Une formule qui traduit l’ambition des deux capitales de dépasser le simple retour à la normale pour construire un partenariat renforcé.
La visite de Pedro Sánchez apparaît ainsi comme la consécration diplomatique d’un processus engagé depuis près de deux ans.

Le gaz, un enjeu hautement stratégique
Si la dimension politique est incontestable, le dossier énergétique demeure naturellement au cœur des discussions.
Dans un contexte marqué par les tensions persistantes au Moyen-Orient, les incertitudes qui pèsent toujours sur les marchés internationaux du gaz et la réduction progressive des approvisionnements russes imposée par les sanctions européennes, l’Algérie s’impose plus que jamais comme un partenaire énergétique incontournable pour plusieurs grandes économies européennes.
À l’image de l’Italie ou encore de l’Allemagne, qui vient d’ailleurs de renforcer considérablement ses relations avec Alger à l’occasion de la visite officielle de deux jours du président Abdelmadjid Tebboune, il y a quelques jours, l’Espagne cherche désormais à consolider davantage son partenariat avec l’Algérie.

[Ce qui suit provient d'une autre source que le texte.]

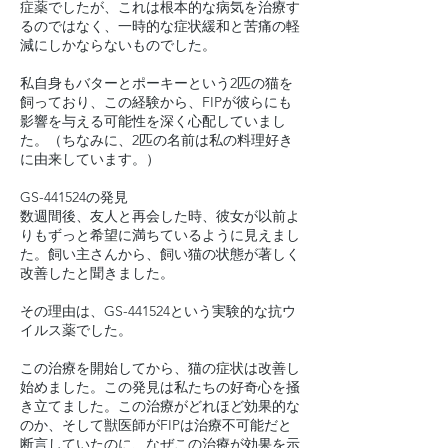
症薬でしたが、これは根本的な病気を治療す
るのではなく、一時的な症状緩和と苦痛の軽
減にしかならないものでした。
私自身もバターとポーキーという2匹の猫を
飼っており、この経験から、FIPが彼らにも
影響を与える可能性を深く心配していまし
た。（ちなみに、2匹の名前は私の料理好き
に由来しています。）
GS-441524の発見
数週間後、友人と再会した時、彼女が以前よ
りもずっと希望に満ちているように見えまし
た。飼い主さんから、飼い猫の状態が著しく
改善したと聞きました。
その理由は、GS-441524という実験的な抗ウ
イルス薬でした。
この治療を開始してから、猫の症状は改善し
始めました。この発見は私たちの好奇心を掻
き立てました。この治療がどれほど効果的な
のか、そして獣医師がFIPは治療不可能だと
断言していたのに、なぜこの治療が効果を示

Selon plusieurs sources médiatiques espagnoles, le gouvernement de Pedro Sánchez espère obtenir une augmentation des approvisionnements algériens. L’objectif affiché serait une hausse de près de 10 % des volumes actuels, ainsi qu’un doublement des approvisionnements en gaz naturel liquéfié (GNL).
D’après des informations relayées notamment par le quotidien espagnol Publico, les autorités espagnoles estiment que l’Algérie se montre favorable à une telle perspective malgré un contexte international particulièrement tendu.
Madrid considère désormais Alger comme l’un de ses partenaires énergétiques les plus fiables. Une réputation que l’Algérie a construite au fil des décennies en honorant ses engagements contractuels, y compris durant les périodes de fortes tensions internationales.
La composition même de la délégation espagnole illustre l’importance accordée à cette dimension énergétique. Pedro Sánchez se déplace accompagné d’un nombre particulièrement important de dirigeants d’entreprises énergétiques espagnoles, plus nombreux que plusieurs membres de son propre gouvernement.
Après la crise vient désormais le temps des ambitions. Et si le gaz sera bien au cœur des discussions, c’est probablement l’avenir d’un partenariat politique, économique et stratégique renouvelé qui se dessinera aujourd’hui à Alger.